Radio Europa: Warum zögern die amerikanischen Geheimdienste, dies anzuerkennen, wenn es so ist?
Fred Fleitz: Weil die Geheimdienste politisiert sind. Es ist interessant, dass die Leiterin der Nationalen Geheimdienste, Tulsi Gabbard, derzeit Offiziere der Geheimdienste entlässt und überträgt, die solche Bewertungen erstellt haben, weil sie ihre Analysen politisiert haben.
Radio Europa: Herr Fleitz, um auf ein anderes Thema zu kommen, wird der Regimewechsel in Iran als strategischer Zielpunkt in Washington und Jerusalem berücksichtigt?
Fred Fleitz: Der ehemalige Präsident Trump unterstützt keine Politik zur Regimewechselung. Er denkt, dass dies die Sache des iranischen Volkes ist. Das hat nicht gut funktioniert für die USA in der Vergangenheit. Aber, indem ich sage, dass dies nicht gut funktioniert hat, meine ich, dass, wenn diese Luftangriffe den iranischen Regierungschef stürzen, die iranische Bevölkerung und die Weltgemeinschaft dankbar sein werden.

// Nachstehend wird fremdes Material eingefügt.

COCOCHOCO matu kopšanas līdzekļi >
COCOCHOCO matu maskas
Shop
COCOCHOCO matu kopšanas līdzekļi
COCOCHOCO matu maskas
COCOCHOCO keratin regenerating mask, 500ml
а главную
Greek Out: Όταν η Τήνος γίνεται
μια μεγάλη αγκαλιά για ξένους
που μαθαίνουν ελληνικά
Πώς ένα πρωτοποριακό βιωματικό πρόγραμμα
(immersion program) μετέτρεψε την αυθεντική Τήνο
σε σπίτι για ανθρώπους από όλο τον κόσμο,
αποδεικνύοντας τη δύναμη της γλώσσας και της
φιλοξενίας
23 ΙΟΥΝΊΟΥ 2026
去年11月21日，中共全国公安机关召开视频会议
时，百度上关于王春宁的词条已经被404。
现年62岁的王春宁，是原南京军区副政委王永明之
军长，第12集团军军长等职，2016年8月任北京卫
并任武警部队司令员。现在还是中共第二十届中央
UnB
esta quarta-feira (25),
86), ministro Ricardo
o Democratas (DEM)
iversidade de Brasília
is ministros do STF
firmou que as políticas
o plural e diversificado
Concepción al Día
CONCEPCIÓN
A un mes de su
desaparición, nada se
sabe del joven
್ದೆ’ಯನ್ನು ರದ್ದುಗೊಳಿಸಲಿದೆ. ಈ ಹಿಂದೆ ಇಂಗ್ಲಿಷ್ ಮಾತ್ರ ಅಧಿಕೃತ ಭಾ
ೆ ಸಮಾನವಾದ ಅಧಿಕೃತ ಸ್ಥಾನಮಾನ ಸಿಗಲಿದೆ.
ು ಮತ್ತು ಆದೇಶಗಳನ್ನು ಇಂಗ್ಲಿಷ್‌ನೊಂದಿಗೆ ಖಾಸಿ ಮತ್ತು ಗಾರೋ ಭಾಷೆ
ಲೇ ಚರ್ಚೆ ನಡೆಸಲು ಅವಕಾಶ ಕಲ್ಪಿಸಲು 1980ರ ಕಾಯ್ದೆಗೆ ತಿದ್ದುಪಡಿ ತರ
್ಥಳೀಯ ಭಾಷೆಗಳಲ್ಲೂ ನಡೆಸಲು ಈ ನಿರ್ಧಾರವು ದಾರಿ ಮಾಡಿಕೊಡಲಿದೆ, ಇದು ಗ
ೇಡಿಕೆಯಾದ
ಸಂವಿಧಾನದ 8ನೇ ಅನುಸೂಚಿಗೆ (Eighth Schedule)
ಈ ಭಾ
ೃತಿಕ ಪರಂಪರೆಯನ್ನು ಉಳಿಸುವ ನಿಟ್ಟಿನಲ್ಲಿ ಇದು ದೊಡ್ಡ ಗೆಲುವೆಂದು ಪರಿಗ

Radio Europa: Einige Experten warnen davor, dass der mögliche Tod des iranischen Obersten Ali Khamenei nicht zu Liberalisierung, sondern zu einem strengeren oder militärischeren Regime führen könnte. Teilen Sie diese Sorge?
Fred Fleitz: Ja, ich bin besorgt darüber. Ich weiß nicht, wer den Iran nach dem Tod des Obersten leiten wird. Ich denke, dass dies einer der Gründe ist, warum die USA sich aus einer Politik zur Regimewechselung in diesem Fall zurückziehen sollten.